Could you copy exactly the lines from the one containing "Avenue, Gainesville, FL 32601" through the last line of the records below, leaving out any pictures?

RECORD EXCERPTS Start Marker

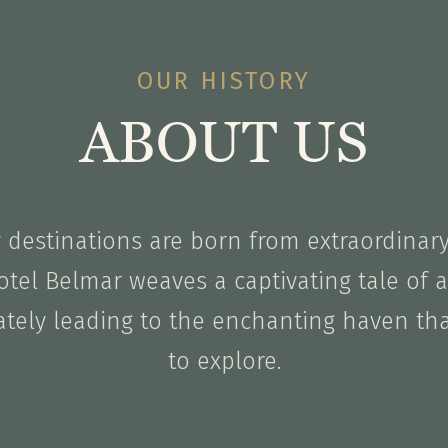
OUR HISTORY
ABOUT US
y destinations are born from extraordinar
otel Belmar weaves a captivating tale of a 
ately leading to the enchanting haven th
to explore.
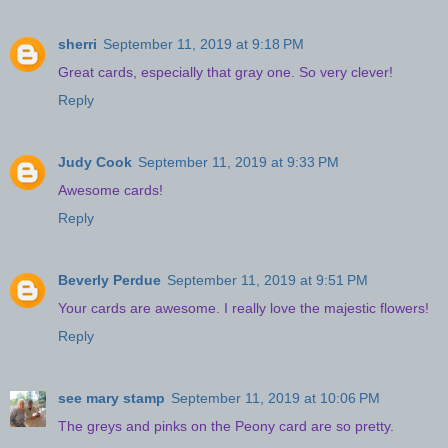
sherri
September 11, 2019 at 9:18 PM
Great cards, especially that gray one. So very clever!
Reply
Judy Cook
September 11, 2019 at 9:33 PM
Awesome cards!
Reply
Beverly Perdue
September 11, 2019 at 9:51 PM
Your cards are awesome. I really love the majestic flowers!
Reply
see mary stamp
September 11, 2019 at 10:06 PM
The greys and pinks on the Peony card are so pretty.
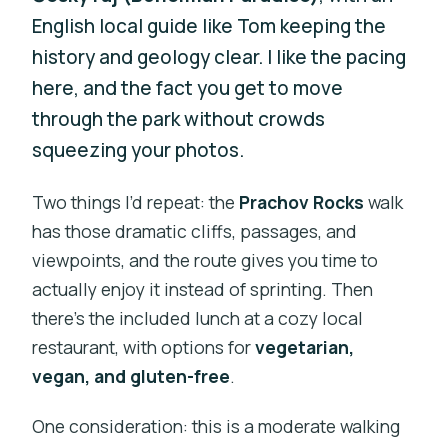
English local guide like Tom keeping the
history and geology clear. I like the pacing
here, and the fact you get to move
through the park without crowds
squeezing your photos.
Two things I’d repeat: the
Prachov Rocks
walk
has those dramatic cliffs, passages, and
viewpoints, and the route gives you time to
actually enjoy it instead of sprinting. Then
there’s the included lunch at a cozy local
restaurant, with options for
vegetarian,
vegan, and gluten-free
.
One consideration: this is a moderate walking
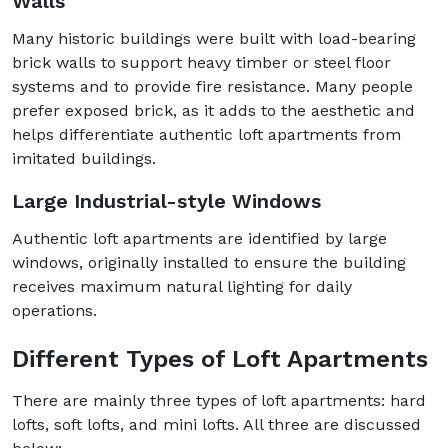
Walls
Many historic buildings were built with load-bearing
brick walls to support heavy timber or steel floor
systems and to provide fire resistance. Many people
prefer exposed brick, as it adds to the aesthetic and
helps differentiate authentic loft apartments from
imitated buildings.
Large Industrial-style Windows
Authentic loft apartments are identified by large
windows, originally installed to ensure the building
receives maximum natural lighting for daily
operations.
Different Types of Loft Apartments
There are mainly three types of loft apartments: hard
lofts, soft lofts, and mini lofts. All three are discussed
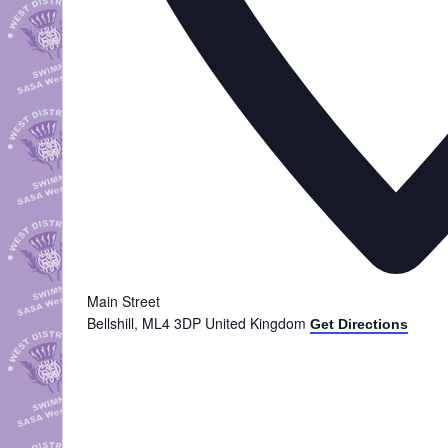
Main Street
Bellshill
,
ML4 3DP
United Kingdom
Get Directions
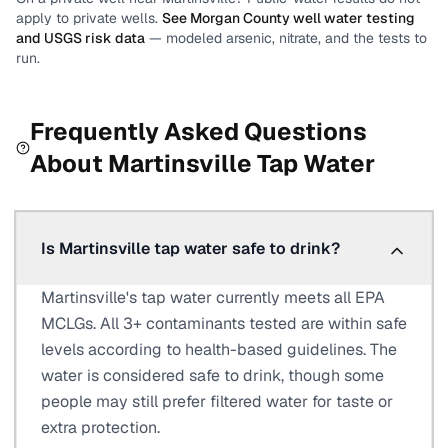
apply to private wells.
See
Morgan County
well water testing
and USGS risk data
— modeled arsenic, nitrate, and the tests to
run.
Frequently Asked Questions
About
Martinsville
Tap Water
Is Martinsville tap water safe to drink?
Martinsville's tap water currently meets all EPA
MCLGs. All 3+ contaminants tested are within safe
levels according to health-based guidelines. The
water is considered safe to drink, though some
people may still prefer filtered water for taste or
extra protection.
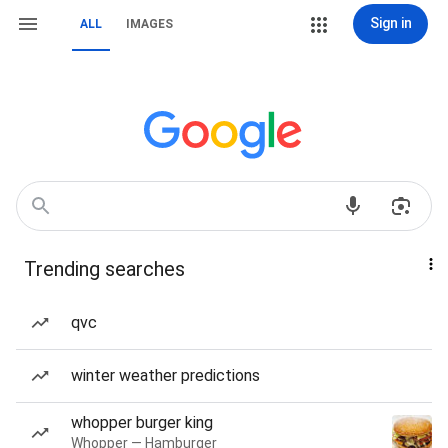
Sign in
ALL
IMAGES
Trending searches
qvc
winter weather predictions
whopper burger king
Whopper — Hamburger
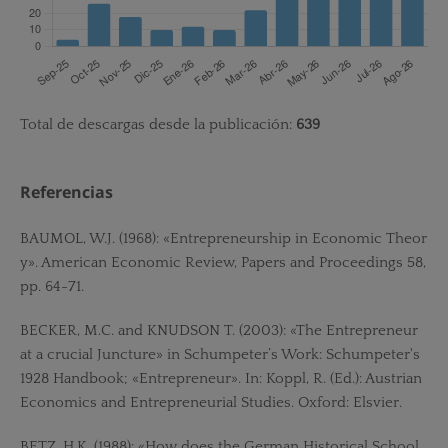
Total de descargas desde la publicación:
639
Referencias
BAUMOL, W.J. (1968): «Entrepreneurship in Economic Theor
y». American Economic Review, Papers and Proceedings 58,
pp. 64-71.
BECKER, M.C. and KNUDSON T. (2003): «The Entrepreneur
at a crucial Juncture» in Schumpeter’s Work: Schumpeter's
1928 Handbook; «Entrepreneur». In: Koppl, R. (Ed.): Austrian
Economics and Entrepreneurial Studies. Oxford: Elsvier.
BETZ, H.K. (1988): «How does the German Historical School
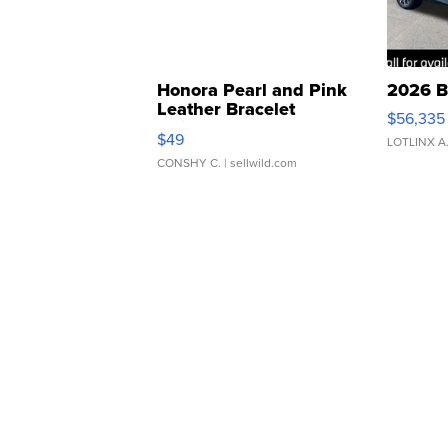
Honora Pearl and Pink
2026 B
Leather Bracelet
$56,335
Adjustable Buckle Clo...
$49
LOTLINX A
CONSHY C.
| sellwild.com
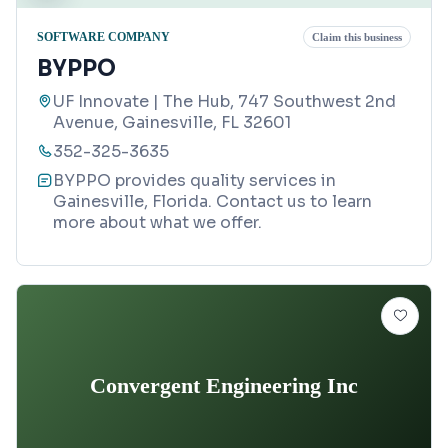
SOFTWARE COMPANY
Claim this business
BYPPO
UF Innovate | The Hub, 747 Southwest 2nd
Avenue, Gainesville, FL 32601
352-325-3635
BYPPO provides quality services in
Gainesville, Florida. Contact us to learn
more about what we offer.
Convergent Engineering Inc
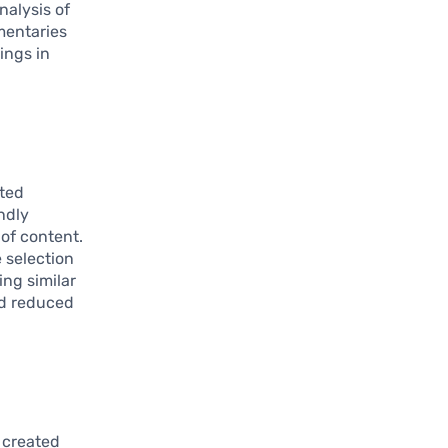
nalysis of
mentaries
ings in
ated
ndly
 of content.
 selection
ing similar
nd reduced
e created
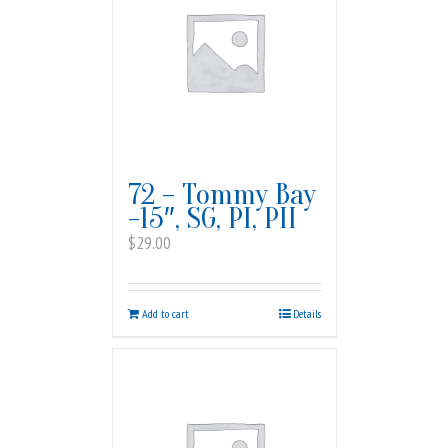
72 – Tommy Bay
-15″, SG, PI, PII
$
29.00
Add to cart
Details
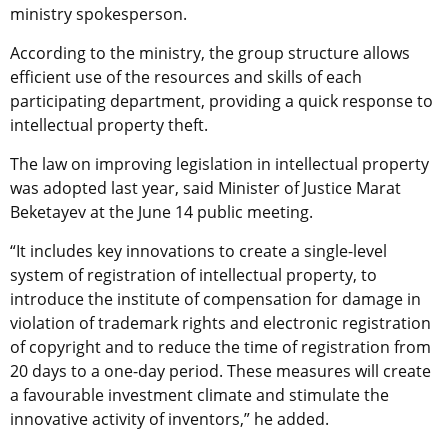
ministry spokesperson.
According to the ministry, the group structure allows
efficient use of the resources and skills of each
participating department, providing a quick response to
intellectual property theft.
The law on improving legislation in intellectual property
was adopted last year, said Minister of Justice Marat
Beketayev at the June 14 public meeting.
“It includes key innovations to create a single-level
system of registration of intellectual property, to
introduce the institute of compensation for damage in
violation of trademark rights and electronic registration
of copyright and to reduce the time of registration from
20 days to a one-day period. These measures will create
a favourable investment climate and stimulate the
innovative activity of inventors,” he added.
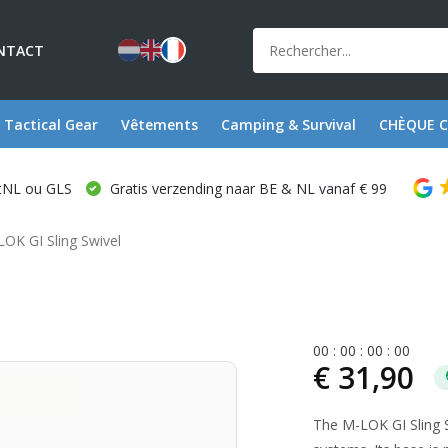
NTACT
Tactical Gear
Vêtements
Camping & Survival
CHÈQUE 
stNL ou GLS
Gratis verzending naar BE & NL vanaf € 99
OK GI Sling Swivel
0
0
:
0
0
:
0
0
:
0
0
€ 31,90
The M-LOK GI Sling S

RECORD EXCERPTS End Marker

*ANSWER FOR THIS EXERCISE*
Avenue, Gainesville, FL 32601
352-325-3635
BYPPO provides quality services in
Gainesville, Florida. Contact us to learn
more about what we offer.
Convergent Engineering Inc
nalysis of
mentaries
ings in
ated
ndly
 of content.
 selection
ing similar
nd reduced
e created
72 – Tommy Bay
-15″, SG, PI, PII
$
29.00
Add to cart
Details
ministry spokesperson.
According to the ministry, the group structure allows
efficient use of the resources and skills of each
participating department, providing a quick response to
intellectual property theft.
The law on improving legislation in intellectual property
was adopted last year, said Minister of Justice Marat
Beketayev at the June 14 public meeting.
“It includes key innovations to create a single-level
system of registration of intellectual property, to
introduce the institute of compensation for damage in
violation of trademark rights and electronic registration
of copyright and to reduce the time of registration from
20 days to a one-day period. These measures will create
a favourable investment climate and stimulate the
innovative activity of inventors,” he added.
NTACT
Tactical Gear
Vêtements
Camping & Survival
CHÈQUE 
stNL ou GLS
Gratis verzending naar BE & NL vanaf € 99
OK GI Sling Swivel
0
0
:
0
0
:
0
0
:
0
0
€ 31,90
The M-LOK GI Sling S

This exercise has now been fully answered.